E un meriggio d’estate, dopo una corsa nella caccia, quando la vampa del solleone bruciava l’arena e riluceva sui tamerischi ed ebriava del profumo del rosmarino, il bel Narciso giunse alla riva d’una fonte tranquilla.
Pari a uno specchio incorniciato di muschi e di giunchiglie il fonte scintillava nel silenzio del giorno generoso. Intorno ligustri e giacinti crescevano, pervasi di freschezza.
Come egli vide il volto riflesso, lucido di sudore dorato, coronato dal fulgore dell’astro all’apice della forza, e mirò gli occhi estatici d’una vita inesausta, quale l’ombra d’inviolate foreste in cui si smarrisce la luce nel labirinto degli alberi, dove cantano e volano di ramo in ramo alati dal piumaggio vario dei colori più seducenti che possono far sognare una mente d’artista, come vide i suoi occhi profondi quali gemme nere, il volto suo impietrì. E l’eterno rimpianto lo colse.
Appena si volse il volto di Cleopatra allo stelo solitario, e poi ch’ella ebbe saziato gli occhi della dovizia delle piante e dei fiori che pullulavano per le aiuole opulente, si diresse verso l’alta reggia sorgente in mezzo al parco, donde partivano i mille rivoli che irrigavano quel giardino di delizie.
L’ora del tramonto più che nelle precedenti metamorfosi del dio lasciava spazio agli estremi disegni della fantasia che già non fossero calati in archi e colonne e architravi e volte e torri a suscitare lo stupore dei più arditi sognatori, quale era appunto la meraviglia di quel palazzo superbo. Così le ombre e le luci circondavano d’un alone di mistero quegli edifici, sottraendo alla vista la capacità di coglierne la fine. Come da una coppa aurea si spargeva purpurea la piena radiosa inondando gli ultimi lembi del mondo. La fiumana sanguinea si confondeva con le ombre dilaganti in un violaceo manto misterioso che avvolgeva le colonne scanalate di marmo candido, le colonne a spirale di porfido, di granito, di malachite reggenti architravi scolpiti a ghirlande, a maschere tragiche e comiche, con figure d’animali favolosi seminascosti da una vegetazione fittizia. Immense cupole viola costellate di stelle argentee annunciavano la sera imminente, mentre già nereggiavano gli obelischi di granito.

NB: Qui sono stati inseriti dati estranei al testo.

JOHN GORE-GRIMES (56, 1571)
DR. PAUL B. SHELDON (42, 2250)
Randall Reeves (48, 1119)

Verso occidente agonizzava in un coro sommesso di luci il dardeggiante Apollo, fiottando ardenti gli estremi scintillii sovra le immagini levigate delle ninfe delle fontane, quali vivaci liocorni che ancora invitino al gioco fuggendo nel cupo dei boschi.
La regina si specchiava nell’acqua delle fontane, ove si compiaceva l’ora vespertina di intrecciare capricciosamente i suoi colori d’oro e di rame in ornamenti fugaci. Il viso, aureolato dal tramonto che si perdeva dietro di lei, le appariva nelle acque un’ombra lontana.
Innalzando l’onice delle sue unghie pure, coglievano le dita sottili l’oro morente del vespero, un’urna quasi, che comprendesse le ceneri d’una splendida e favolosa Fenice.